Indeed during summary judgment arguments, Defendant represented that "the [*5] correct claim
construction is the one the Court gave which is there cannot be resin or adhesive in the vermiculite." (D.I. 282, 26: 10-17).

I do not understand Defendant's citations at D.I. 370, page 34, footnote 17 to amount to an adequate request for additional claim construction of this issue. Defendant did not preserve this specific argument as a basis for JMOL at trial either. Thus, this argument is waived. See, e.g., LG Elecs. US.A., Inc. v. Whirlpool Corp., 798 F. Supp. 2d 541, 551 (D. Del. 2011) ("A party dissatisfied with a jury verdict may not prevail on a post-verdict motion for JMOL based on grounds not raised in the pre-verdict motion for JMOL."); Dura-Last, Inc. v. Custom Seal, Inc., 321F.3d1098, 1107 (Fed. Cir. 2003) ("[I]t would be constitutionally impermissible for the district court to re-examine the jury's verdict and to enter JMOL on grounds not raised in the pre-verdict JMOL."). Even if it were not waived, I think Defendant's new construction is an overly broad interpretation of what counts towards the 100% by weight limitation. Defendant's new construction seems to contemplate that even residual dispersants could count towards this limitation. See Kaneka Corp. v. Xiamen Kingdomway Grp. Co., 790 F.3d 1298, 1304 (Fed. Cir. 2015) ("A claim construction that excludes a preferred embodiment is 'rarely, if ever, correct."'). [*6] For the reasons given in my Markman opinion, that cannot be the correct reading. (See, e.g., D.I. 86 at p. 14 (noting that the specification provides that "[t]he refractory layer may comprise some residual dispersant arising from incomplete drying of the platelet dispersion during manufacture")).

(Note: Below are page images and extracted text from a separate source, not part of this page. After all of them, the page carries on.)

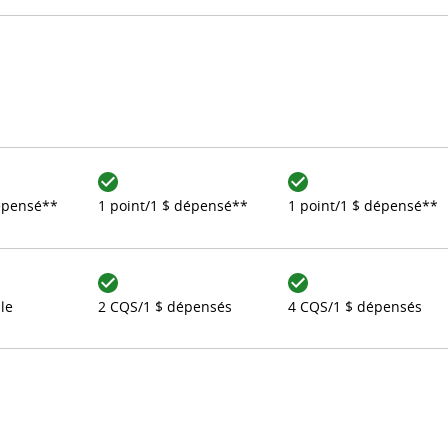
dépensé**
1 point/1 $ dépensé**
1 point/1 $ dépensé**
le
2 CQS/1 $ dépensés
4 CQS/1 $ dépensés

Of the issue of juror confusion:

During the cross-examination of Dr. Nosker, Defendant objected, "Mr. Levine is suggesting to the jury that the construction of the claim is that only resins can be carriers when, in fact, it is the carrier such as a resin or adhesive. I'm just concerned that ifhe continues to suggest that, they're [*8] going to be confused." (Tr. 1208:2-9). I overruled that objection, stating that Mr. Levine "hasn't explicitly suggested that. You know, it seems like something you could bring up on redirect." (Tr. 1208:10-13).
Before I excused the jury to begin deliberations, Defendant further requested "a corrective instruction that carriers are not limited to the examples of resins, adhesives paper or cloth. I think that Mr. Levine implied strongly that it is a limiting construction and it's not." (Tr. 1848:10-15). I overruled that objection, stating, "I think the instruction that I've given that's in the book as to what it is is sufficient, so I'm not going to give that." (Tr. 1849:2-5).
There is no miscarriage of justice here. I do not think a jury was misled to believe that a carrier can only be resins or adhesives. Mr. Levine never argued that a carrier can only be resins
or adhesives. Indeed, Mr. Levine made clear that resin and adhesives are merely examples of
carriers. (Tr. 1839: 10-19). My construction, which was provided to the jury, further served to mitigate juror confusion.